The homoepitaxial growth of SiC thin films by solid‐ and gas‐source molecular beam epitaxy is reviewed and discussed. Our recent results regarding the homoepitaxial growth of single crystal 3C‐SiC(111) and 6H‐SiC(0001) thin films are also presented. The 3C‐SiC(111) films were grown on both vicinal and on‐axis 6H‐SiC(0001) substrates at temperatures between 1000 and 1500 °C using SiH 4 and C 2 H 4 . They contained double positioning boundaries and stacking faults and the surface morphology and growth rate depended strongly on temperature. Films of 6H‐SiC(0001) with low defect densities were deposited at high growth rates on vicinal 6H‐SiC(0001) substrates by adding H 2 to the reactant mixture at temperatures between 1350 and 1500 °C. At temperatures below 1350 °C, only the cubic phase was formed.

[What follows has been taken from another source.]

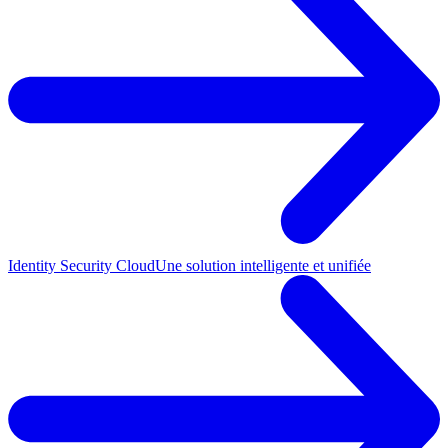
Identity Security Cloud
Une solution intelligente et unifiée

A kinetic analysis of the SiC deposition process is also presented. The SiC films were resistive with an n‐type character and a lower N concentration than the p‐type CVD‐grown epilayers of the substrate. Undoped 6H‐SiC films with the lowest atomic nitrogen and electron concentration had a mobility of 434 cm 2 V —1 s —1 , the highest room temperature value ever reported for this polytype. Both the 6H‐SiC(0001) and the 3C‐SiC(111) epilayers were controllably doped using a NH 3 /H 2 mixture (for lighly n‐doped films), pure N 2 (for heavily n‐doped SiC epilayers) and Al evaporated from a standard effusion cell (for p‐type doping).